C’est le cas des réalisations le long des jardins Wilson, comme la résidence Diderot, qui lie commerces et logements.
Des démolitions sont aussi prévues pour la reconstruction de trois bâtiments d’habitations (67 logements), près de l’avenue François Mitterand.
La Plaine est également le lieu de construction de logements sociaux dont 99 logements sont en cours de finition près des futurs locaux d’AB productions.
Au total, c’est près de 250 logements qui ont été autorisés par an entre 1998 et 2001, principalement sur le secteur de la Plaine.
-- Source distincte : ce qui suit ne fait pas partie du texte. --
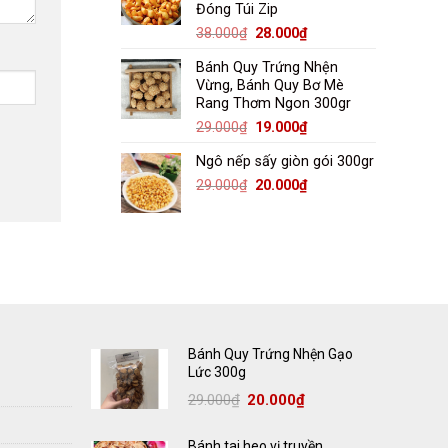
Đóng Túi Zip
29.000₫.
Giá
Giá
38.000
₫
28.000
₫
gốc
hiện
Bánh Quy Trứng Nhện
là:
tại
Vừng, Bánh Quy Bơ Mè
38.000₫.
là:
Rang Thơm Ngon 300gr
28.000₫.
Giá
Giá
29.000
₫
19.000
₫
gốc
hiện
Ngô nếp sấy giòn gói 300gr
là:
tại
29.000₫.
là:
Giá
Giá
29.000
₫
20.000
₫
19.000₫.
gốc
hiện
là:
tại
29.000₫.
là:
20.000₫.
Bánh Quy Trứng Nhện Gạo
Lức 300g
Giá
Giá
29.000
₫
20.000
₫
gốc
hiện
là:
tại
29.000₫.
là:
20.000₫.
Bánh tai heo vị truyền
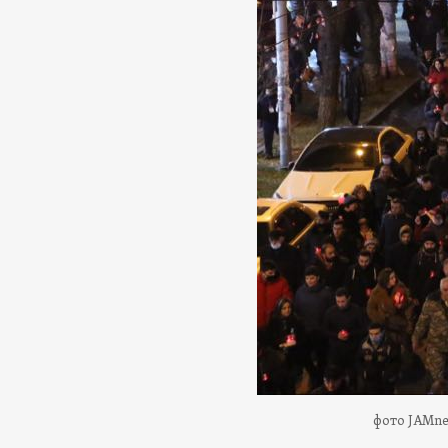
фото JAMn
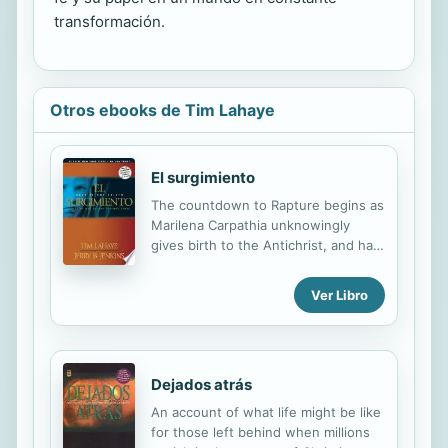
transformación.
Otros ebooks de Tim Lahaye
El surgimiento
The countdown to Rapture begins as
Marilena Carpathia unknowingly
gives birth to the Antichrist, and half
a world away, God's plans begin to
take form in young Ray Steele.
Ver Libro
Dejados atrás
An account of what life might be like
for those left behind when millions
Les opérateurs des communes proches de la Plaine n’ont pas construit en raison du stade de France, la proximité à Paris étant l’argument premier.
De plus, la ville de Saint-Denis voit l’intérêt que les opérateurs portent sur la Plaine et cherche à ce que les promoteurs réalisent également des opérations complémentaires dans le centre ville.
Un autre argument de la limitation du phénomène à la Plaine peut s’expliquer par l’origine géographique des acquéreurs parisiens : en effet, 30% des acquéreurs sur la Plaine sont parisiens. Mais il ne sont que 10% sur le reste de la commune. Ce phénomène n’a donc pas de répercussions immobilières sur le reste de Saint Denis.
3 – Un avis divergent entre les acteurs du marché de l’immobilier
a - Un engouement autour du Stade de France pour les promoteurs immobiliers
Les opérateurs rencontrés mettent en exergue l’ effet « stade de France » qui profite à la Plaine-Saint-Denis.
Les opérations immobilières sont donc intéressantes : le site est extraordinaire et très recherché car bien situé, en raison de la proximité du Stade de France, de Paris et des réseaux de transport.
Le discours commercial entendu en bulle de vente auprès des clients, dans le cadre de la promotion des Bateliers est le suivant : les gens qui achètent les appartements de la promotion, travaillent à Châtelet et aux Champs Elysées.
Est ce vrai ? Il est en tout cas clair que cet argument vise à attirer une catégorie sociale favorisée. Ceci donne aux clients une certaine image du site, renforçant l’intérêt que représente ces promotions situées à proximité du Stade de France.
Nous obtenons plus de détails dans le cadre de l’opération des exclusives : le quartier du stade de France est un quartier sécurisé avec un commissariat proche et de nombreux commerces et dont de nouveaux à venir.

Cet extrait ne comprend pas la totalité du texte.